ASSIGNMENT —
Transcribe each entry below exactly. Pictures do not go in the copy.

SOURCE DATA —
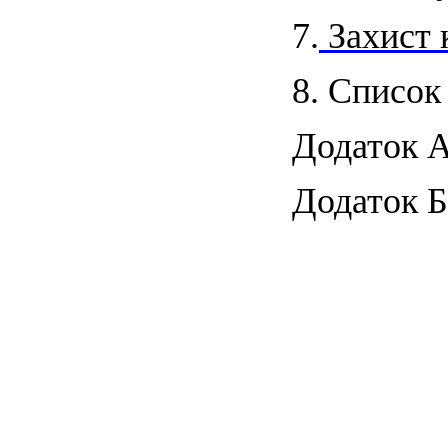
7.
Захист 
8. Список
Додаток А
Додаток Б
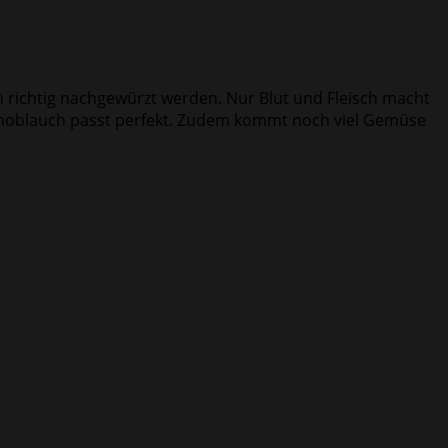
h richtig nachgewürzt werden. Nur Blut und Fleisch macht
ch Knoblauch passt perfekt. Zudem kommt noch viel Gemüse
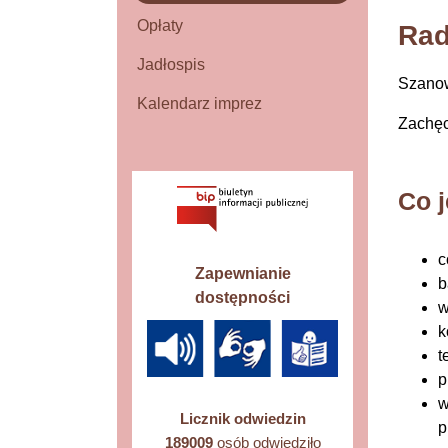
Opłaty
Rad
Jadłospis
Szanow
Kalendarz imprez
Zachęc
Co 
c
Zapewnianie
b
dostępności
w
k
t
p
w
Licznik odwiedzin
p
189009
osób odwiedziło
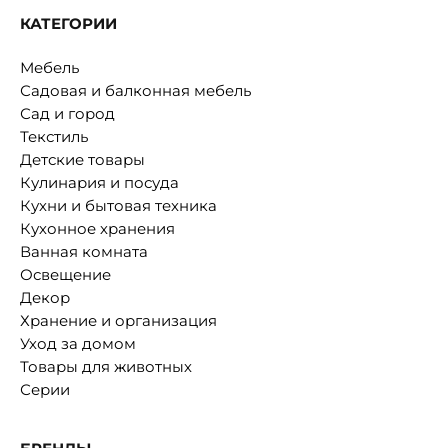
КАТЕГОРИИ
Мебель
Садовая и балконная мебель
Сад и город
Текстиль
Детские товары
Кулинария и посуда
Кухни и бытовая техника
Кухонное хранения
Ванная комната
Освещение
Декор
Хранение и организация
Уход за домом
Товары для животных
Серии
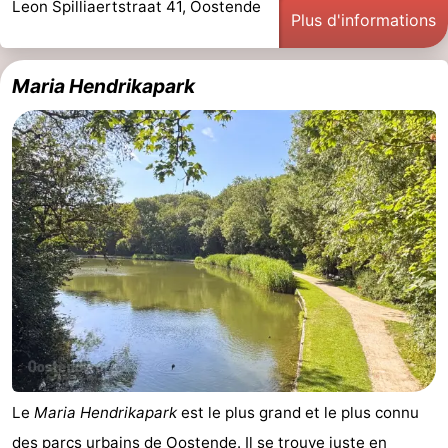
Leon Spilliaertstraat 41, Oostende
Plus d'informations
Points
Attractions
de
-
Maria Hendrikapark
vue
Croisières
-
Terrains
-
de
Aires
-
jeux
de
Bowling
-
jeux
Parcours
Centres
intérieures
de
de
Villages
mini-
bien-
&
Nature
Le
Maria Hendrikapark
est le plus grand et le plus connu
golf
être
villes
Sports
des parcs urbains de
Oostende
. Il se trouve juste en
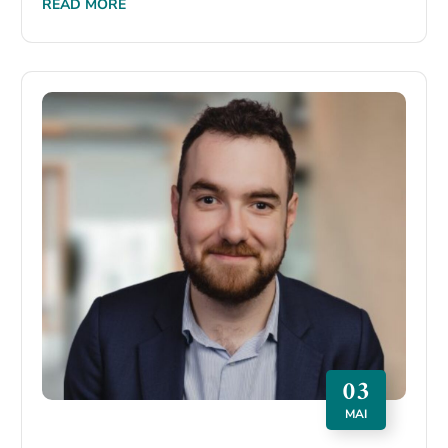
READ MORE
03
MAI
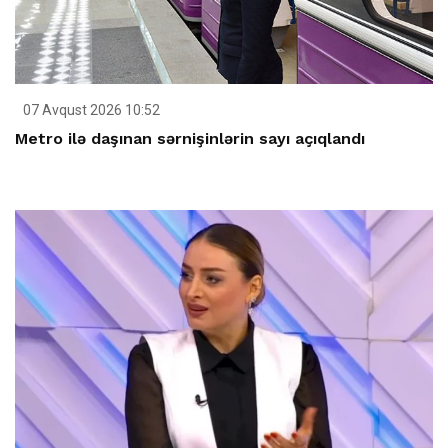
07 Avqust 2026 10:52
Metro ilə daşınan sərnişinlərin sayı açıqlandı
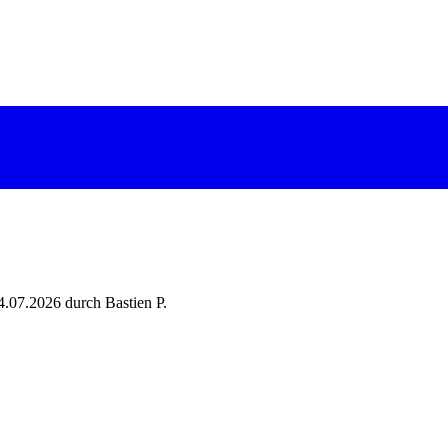
4.07.2026 durch Bastien P.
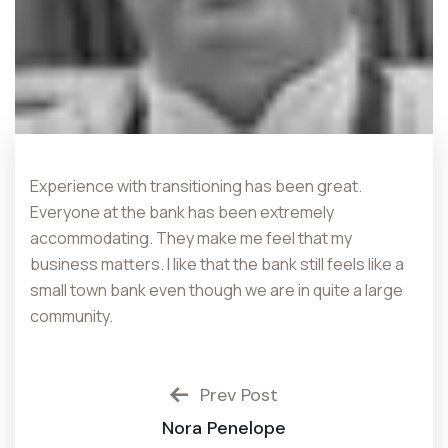
Experience with transitioning has been great.
Everyone at the bank has been extremely
accommodating. They make me feel that my
business matters. I like that the bank still feels like a
small town bank even though we are in quite a large
community.
Prev Post
Nora Penelope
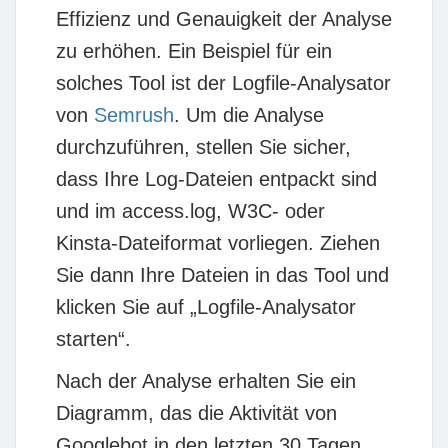
Effizienz und Genauigkeit der Analyse
zu erhöhen. Ein Beispiel für ein
solches Tool ist der Logfile-Analysator
von
Semrush
. Um die Analyse
durchzuführen, stellen Sie sicher,
dass Ihre Log-Dateien entpackt sind
und im access.log, W3C- oder
Kinsta-Dateiformat vorliegen. Ziehen
Sie dann Ihre Dateien in das Tool und
klicken Sie auf „Logfile-Analysator
starten“.
Nach der Analyse erhalten Sie ein
Diagramm, das die Aktivität von
Googlebot in den letzten 30 Tagen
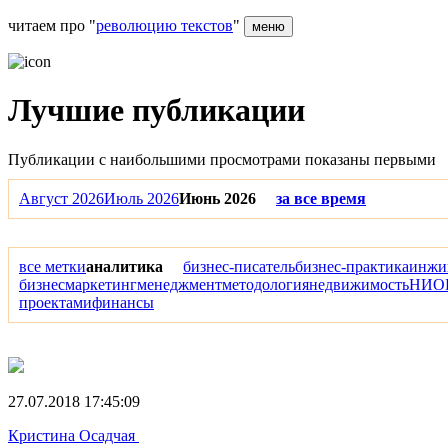
читаем про "
революцию текстов
"
меню
Лучшие публикации
Публикации с наибольшими просмотрами показаны первыми
Август 2026
Июль 2026
Июнь 2026
за все время
все метки
аналитика
бизнес-писатель
бизнес-практика
инжи
бизнес
маркетинг
менеджмент
методология
недвижимость
НИО
проектами
финансы
27.07.2018 17:45:09
Кристина Осадчая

SOLUTION FOR THIS TASK —
7.
Захист 
8. Список
Додаток А
Додаток Б
h richtig nachgewürzt werden. Nur Blut und Fleisch macht
ch Knoblauch passt perfekt. Zudem kommt noch viel Gemüse
Opłaty
Rad
Jadłospis
Szanow
Kalendarz imprez
Zachęc
Co 
c
Zapewnianie
b
dostępności
w
k
t
p
w
Licznik odwiedzin
p
189009
osób odwiedziło
КАТЕГОРИИ
Мебель
Садовая и балконная мебель
Сад и город
Текстиль
Детские товары
Кулинария и посуда
Кухни и бытовая техника
Кухонное хранения
Ванная комната
Освещение
Декор
Хранение и организация
Уход за домом
Товары для животных
Серии
Leon Spilliaertstraat 41, Oostende
Plus d'informations
Points
Attractions
de
-
Maria Hendrikapark
vue
Croisières
-
Terrains
-
de
Aires
-
jeux
de
Bowling
-
jeux
Parcours
Centres
intérieures
de
de
Villages
mini-
bien-
&
Nature
Le
Maria Hendrikapark
est le plus grand et le plus connu
golf
être
villes
Sports
des parcs urbains de
Oostende
. Il se trouve juste en
READ MORE
03
MAI
07 Avqust 2026 10:52
Metro ilə daşınan sərnişinlərin sayı açıqlandı
4.07.2026 durch Bastien P.
Experience with transitioning has been great.
Everyone at the bank has been extremely
accommodating. They make me feel that my
business matters. I like that the bank still feels like a
small town bank even though we are in quite a large
community.
Prev Post
Nora Penelope
Effizienz und Genauigkeit der Analyse
zu erhöhen. Ein Beispiel für ein
solches Tool ist der Logfile-Analysator
von
Semrush
. Um die Analyse
durchzuführen, stellen Sie sicher,
dass Ihre Log-Dateien entpackt sind
und im access.log, W3C- oder
Kinsta-Dateiformat vorliegen. Ziehen
Sie dann Ihre Dateien in das Tool und
klicken Sie auf „Logfile-Analysator
starten“.
Nach der Analyse erhalten Sie ein
Diagramm, das die Aktivität von
Googlebot in den letzten 30 Tagen
читаем про "
революцию текстов
"
меню
Лучшие публикации
Публикации с наибольшими просмотрами показаны первыми
Август 2026
Июль 2026
Июнь 2026
за все время
все метки
аналитика
бизнес-писатель
бизнес-практика
инжи
бизнес
маркетинг
менеджмент
методология
недвижимость
НИО
проектами
финансы
27.07.2018 17:45:09
Кристина Осадчая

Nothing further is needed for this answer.